Proximal Causal Learning with Kernels: Two-Stage Estimation and Moment Restriction
This addresses the problem of causal inference in the presence of hidden confounders for researchers and practitioners, offering incremental improvements by extending existing methods to nonlinear settings with proxies.
The paper tackles causal effect estimation with unobserved confounding by using observed proxies, proposing two kernel-based methods for nonlinear settings: a two-stage regression and a maximum moment restriction approach, which achieve competitive results on synthetic and simulated real-world data, outperforming earlier methods not suited for proxy variables.

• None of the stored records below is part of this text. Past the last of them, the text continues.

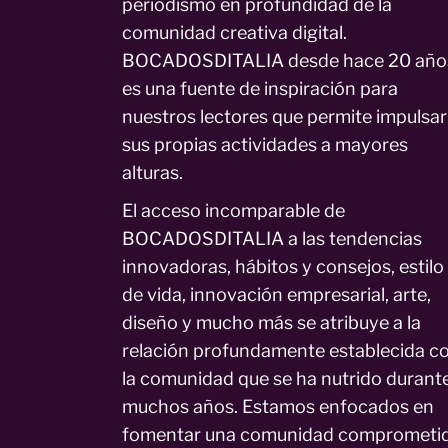
periodismo en profundidad de la
comunidad creativa digital.
BOCADOSDITALIA desde hace 20 año
es una fuente de inspiración para
nuestros lectores que permite impulsar
sus propias actividades a mayores
alturas.
El acceso incomparable de
BOCADOSDITALIA a las tendencias
innovadoras, hábitos y consejos, estilo
de vida, innovación empresarial, arte,
diseño y mucho más se atribuye a la
relación profundamente establecida c
la comunidad que se ha nutrido durant
muchos años. Estamos enfocados en
fomentar una comunidad comprometi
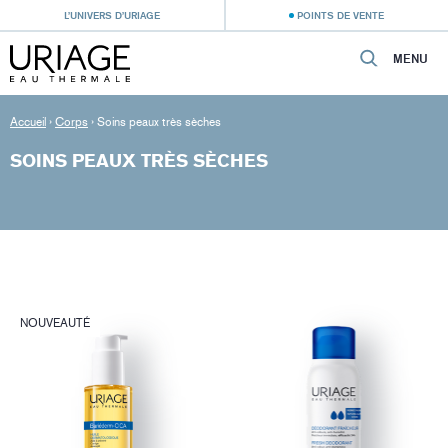
L’UNIVERS D’URIAGE
POINTS DE VENTE
MENU
Accueil
›
Corps
›
Soins peaux très sèches
SOINS PEAUX TRÈS SÈCHES
NOUVEAUTÉ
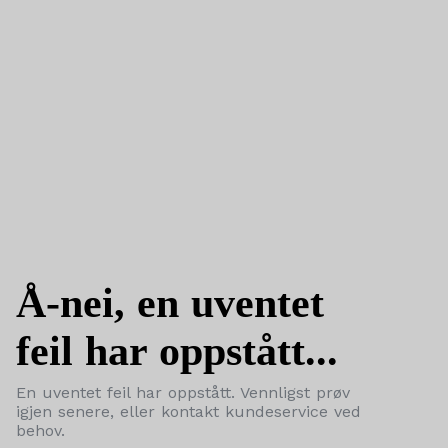
Å-nei, en uventet
feil har oppstått...
En uventet feil har oppstått. Vennligst prøv
igjen senere, eller kontakt kundeservice ved
behov.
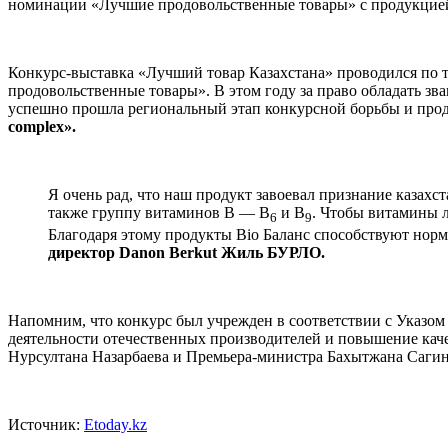
номинации «Лучшие продовольственные товары» с продукцией 
Конкурс-выставка «Лучший товар Казахстана» проводился по 
продовольственные товары». В этом году за право обладать зв
успешно прошла региональный этап конкурсной борьбы и прод
complex
».
Я очень рад, что наш продукт завоевал признание казах
также группу витаминов В — B
и B
. Чтобы витамины л
6
9
Благодаря этому продукты Bio Баланс способствуют но
директор
Danon
Berkut
Жиль БУРЛО.
Напомним, что конкурс был учрежден в соответствии с Указом
деятельности отечественных производителей и повышение кач
Нурсултана Назарбаева и Премьера-министра Бахытжана Сагин
Источник:
Etoday.kz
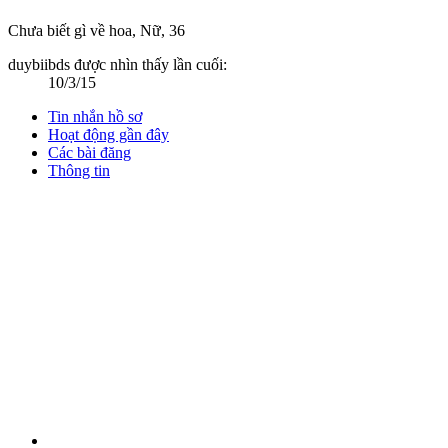
Chưa biết gì về hoa
, Nữ, 36
duybiibds được nhìn thấy lần cuối:
10/3/15
Tin nhắn hồ sơ
Hoạt động gần đây
Các bài đăng
Thông tin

We address the problem of causal effect estimation in the presence of unobserved confounding, but where proxies for the latent confounder(s) are observed. We propose two kernel-based methods for nonlinear causal effect estimation in this setting: (a) a two-stage regression approach, and (b) a maximum moment restriction approach. We focus on the proximal causal learning setting, but our methods can be used to solve a wider class of inverse problems characterised by a Fredholm integral equation. In particular, we provide a unifying view of two-stage and moment restriction approaches for solving this problem in a nonlinear setting. We provide consistency guarantees for each algorithm, and we demonstrate these approaches achieve competitive results on synthetic data and data simulating a real-world task. In particular, our approach outperforms earlier methods that are not suited to leveraging proxy variables.